Nie mogłem się oprzeć temu, by zacząć jak zacząłem. Nieźle mi nawet chyba wyszło. Choć prawdę mówiąc zasługi mojej w tym pewnie mniej niż 50%. Cała reszta to już oni, dający mi okazję do takich „finezyjnych” uwag. Ostatnio jeden w drugiego uparli się powtarzać, że „najwspanialszym pomnikiem Lecha Kaczyńskiego jest Wawel” o czym przepięknie zresztą napisał Grisza w tekście „Nowy SMS w Partii Miłości” oraz twierdzić (jakby czytali z tej samej kartki), iż Lechowi Kaczyńskiemu pomnik się nie należy bo „to była słaba prezydentura”. I że Prezydent „nie był skłonny do współpracy z rządem, blokował wszystkie jego najważniejsze ustawy”*.

Prawdy w tym stwierdzeniu tylko nieco więcej niż w kończącym wypowiedź zdaniu pana Schetyny (bo to on jest jego autorem) „Był prezydentem jednej partii i wyraźnie to podkreślał”. Nie pamiętam za bardzo by „wyraźnie to podkreślał” ale niech będzie panu Marszałkowi. I nie będę się czepiał nawet przypominając, że jakoś mu nie szło z TYM rządem, który dla pana Schetyny wyraźnie jest „najmojszy”, że w drugą stronę też za miło nie było, oraz ironizował, że kryterium „ważności” ustaw TEGO rządu było zapewnie to, czy Prezydent zawetuje czy nie. Jak wetował to od razu ranga ustawy rosła.
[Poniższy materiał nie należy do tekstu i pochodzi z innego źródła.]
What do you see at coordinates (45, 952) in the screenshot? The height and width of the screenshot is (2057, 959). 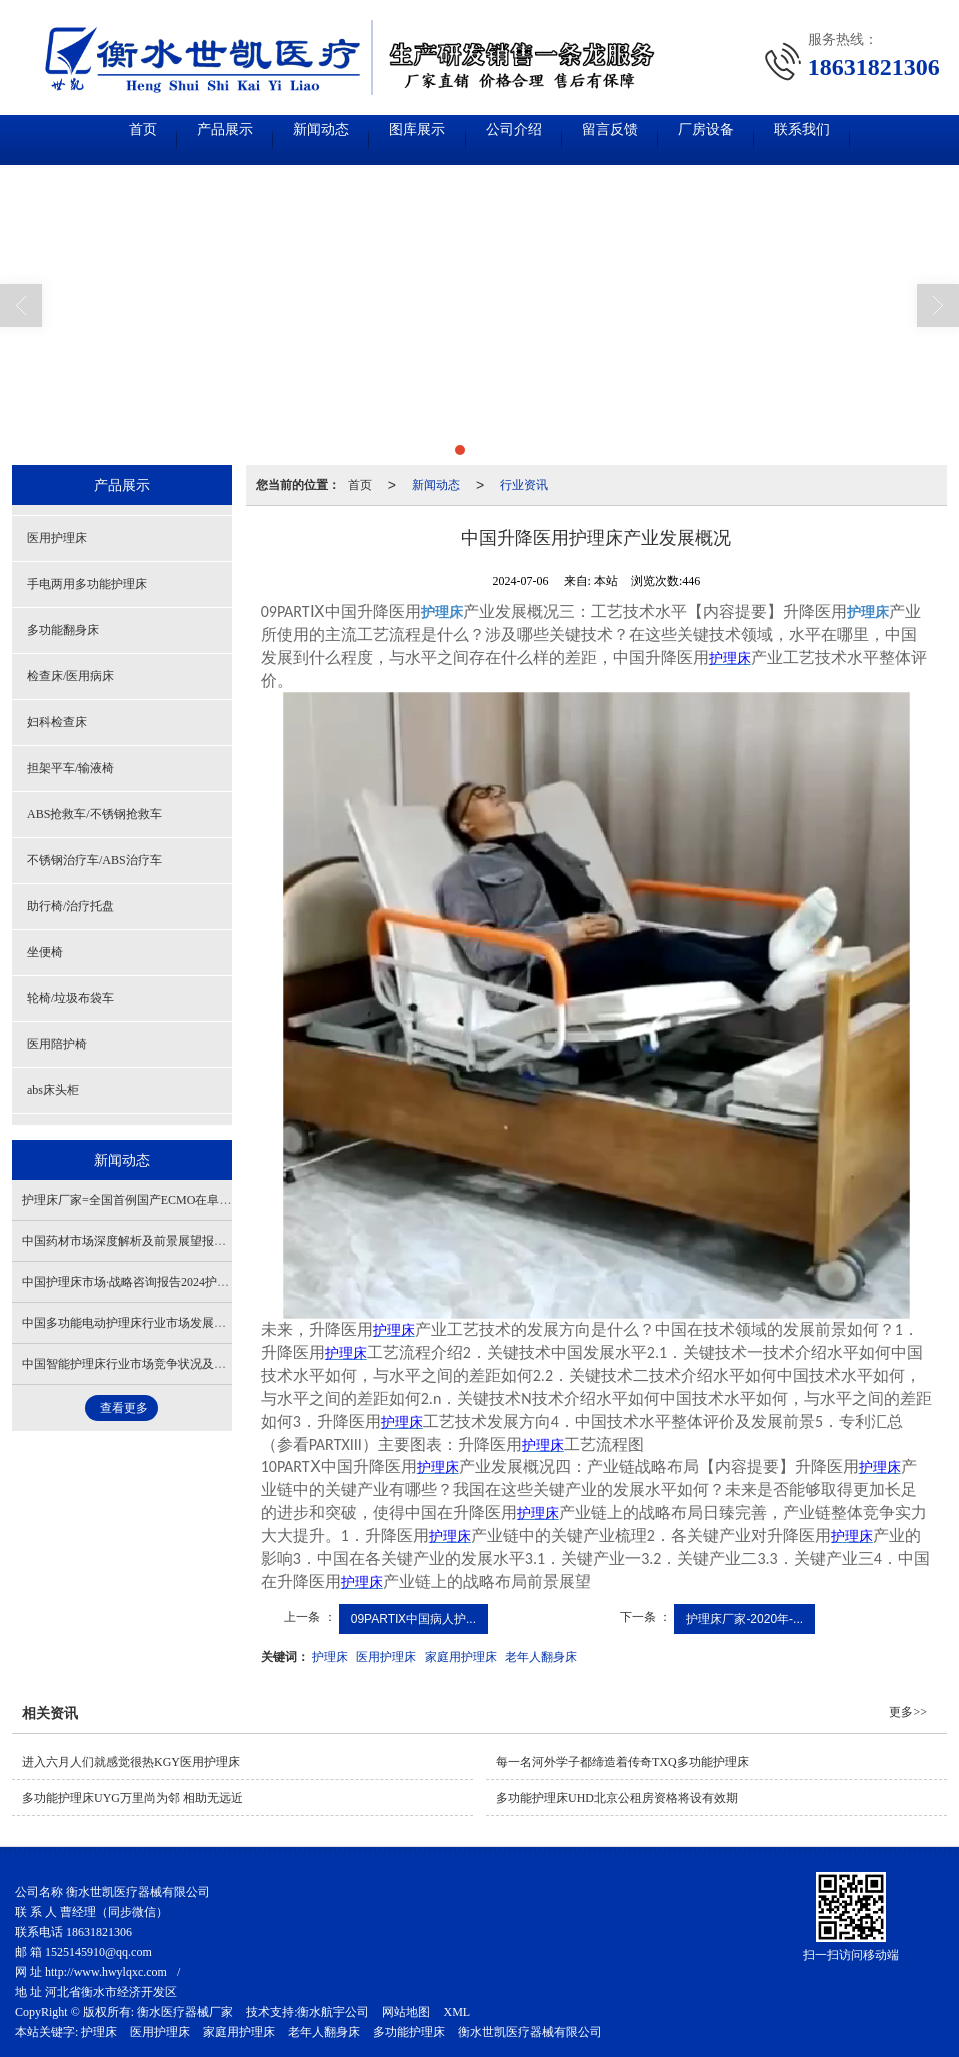 I see `坐便椅` at bounding box center [45, 952].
Ja mam inna uwagę. Taką mianowicie, że to, co wedle pana Schetyny dyskwalifikuje Prezydenta Kaczyńskiego, mieściło się i mieści w ramach prerogatyw, przyznanych jemu, jego poprzednikom i następcom na mocy konstytucji. I był w związku z tym jak najbardziej „w prawie”. Choć pewnie na bakier z oczekiwaniami pana Schetyny i reszty piewców „kiepskiej prezydentury”. Przyznam szczerze, że z całego serca rozumiem pana Schetynę i resztę piewców. W ten sposób zareagowałby każdy gdyby mu się ktoś wpakował „pod prąd” rozpędzonemu i pewnemu swego. To tak, jak na przykład ze złością nauczyciela, który, rozemocjonowany na „maksa”, właśnie jest w połowie opisu drogi plemnika ku jaju gdy mu gówniarz z ostatniej ławki wcina się z pytaniem jak to możliwe, że jego sąsiedzi będą mieli dziecko skoro nie mają ślubu.
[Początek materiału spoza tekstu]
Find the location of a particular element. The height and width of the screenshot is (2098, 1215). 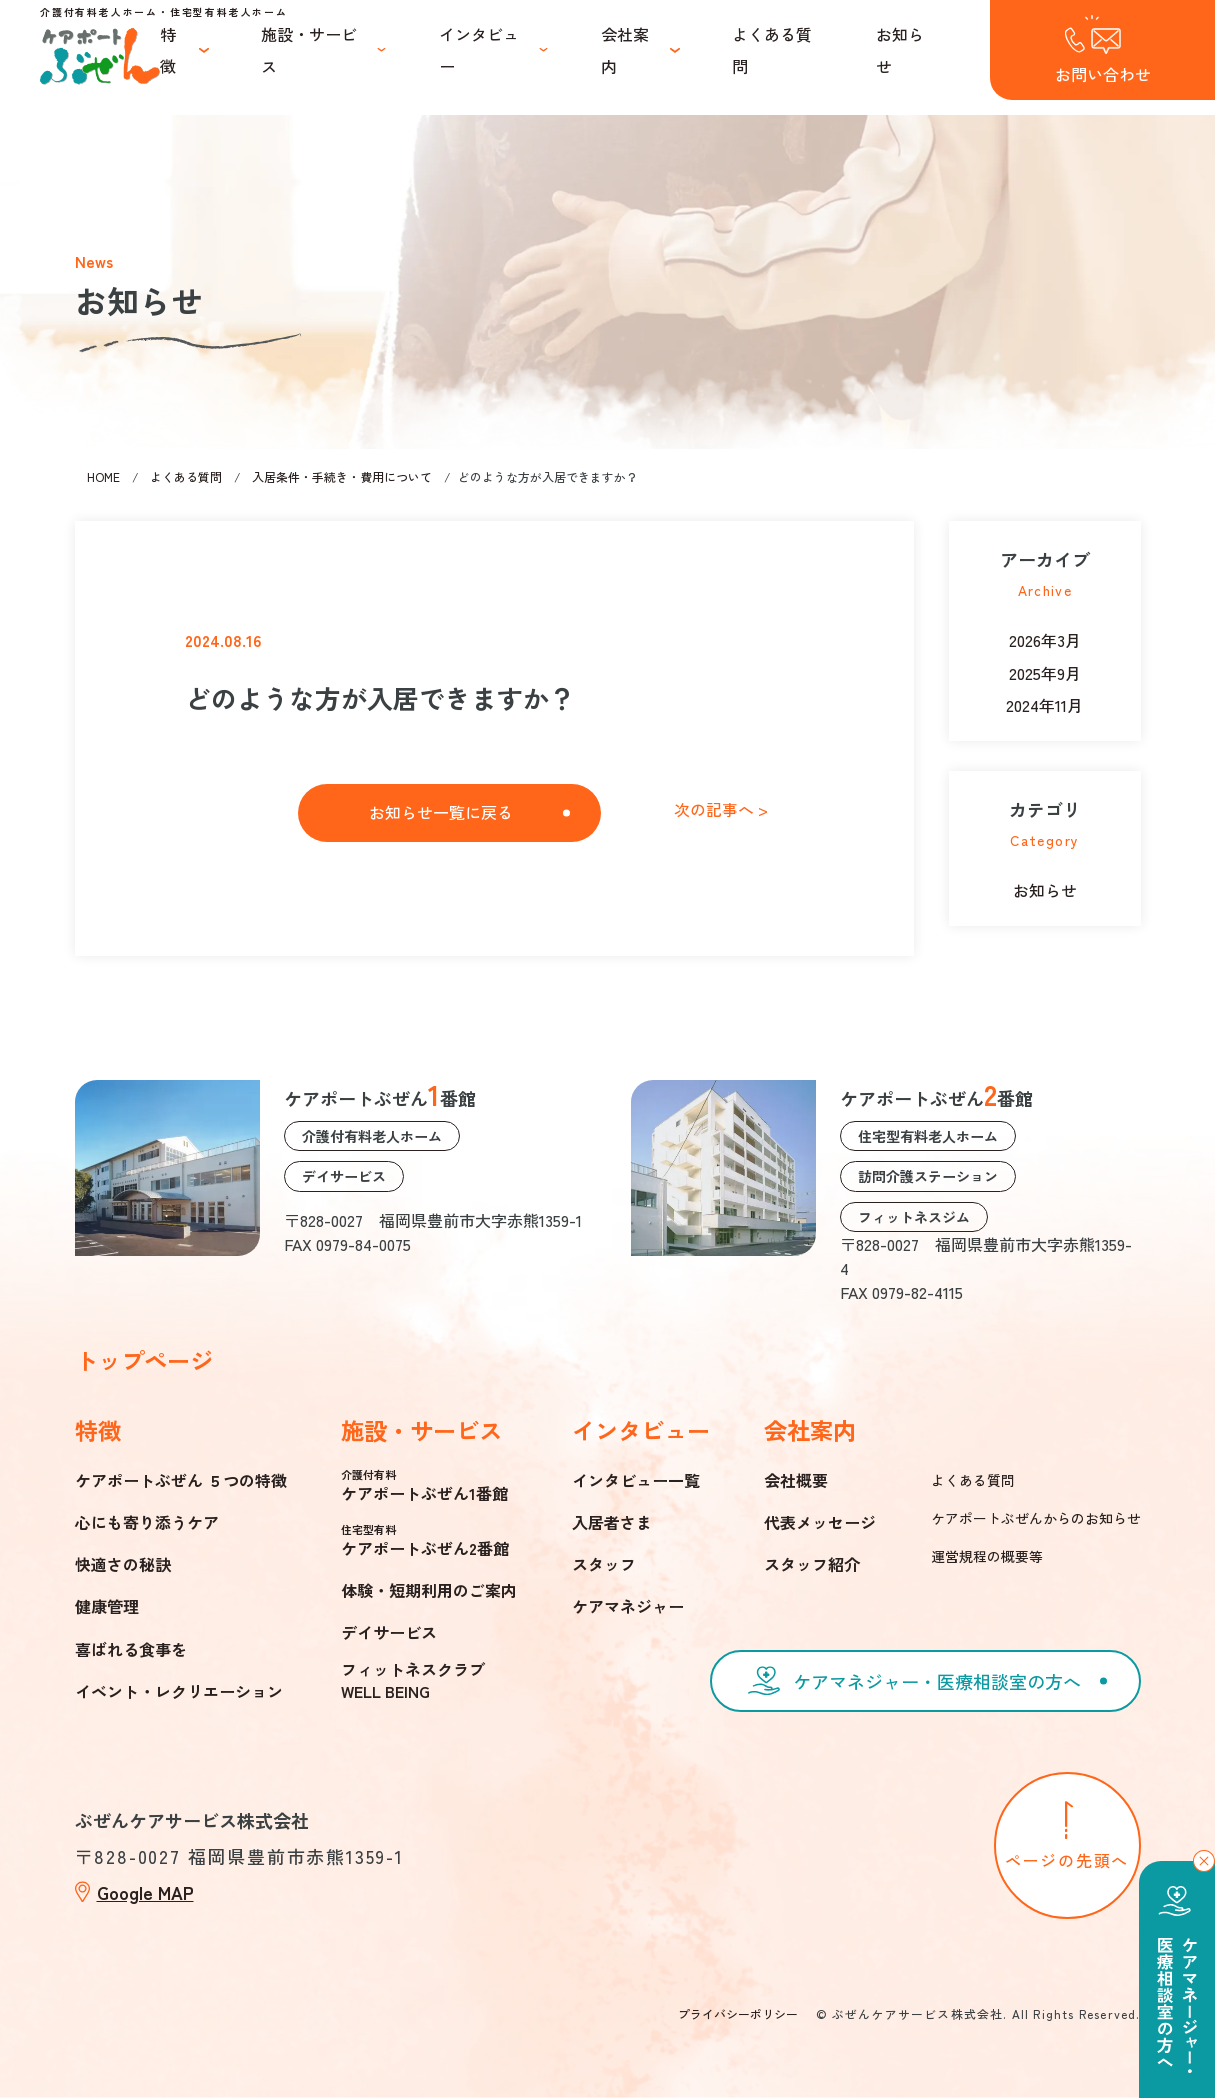 2024年11月 is located at coordinates (1044, 705).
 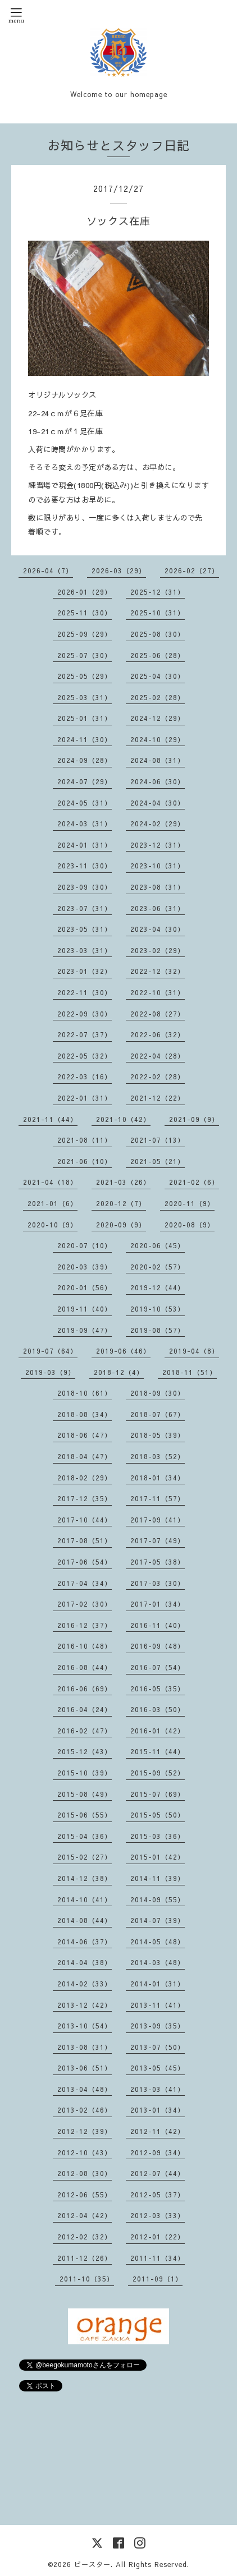 I want to click on 2017-09（41）, so click(x=157, y=1519).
Tyle, że można by zrozumieć podobną reakcję na gorąco, zaraz po tym, gdy Prezydent akurat zawetował kolejna „najważniejszą” ustawę rządu. Rozumiem emocje w takiej chwili. Ale obecnej „polityki sms-ów” z tą wersją interpretacji nie rozumiem ni w ząb. Oczywiście jeśli próbuję traktować cała tę ekipę poważnie i w taki właśnie sposób oceniam to co robią.

A to, co robią, to w moim odczuciu ni mniej ni więcej tylko negowanie konstytucyjnego porządku państwa. I to w stopniu znacznie bardziej posuniętym niż „delegitymizowanie legalnych władz państwa przez Kaczyńskiego” za pomocą cytatu z Herberta. Jeśli urzędnik państwowy, ściślej mówiąc jeden z najwyższych urzędników państwowych uznaje, że postępowanie zgodnie z konstytucją stanowi poważną rysę na biografii, znaczyć to może, że następcy dogłębnie powinni przemyśleć korzystanie z nadanych ustawą zasadniczą uprawnień. I raczej kierować się opinią tego czy tamtego politycznego fachury od „tu i teraz”. Często hołdującego bismarckowskiej koncepcji „konstytucji realnej”.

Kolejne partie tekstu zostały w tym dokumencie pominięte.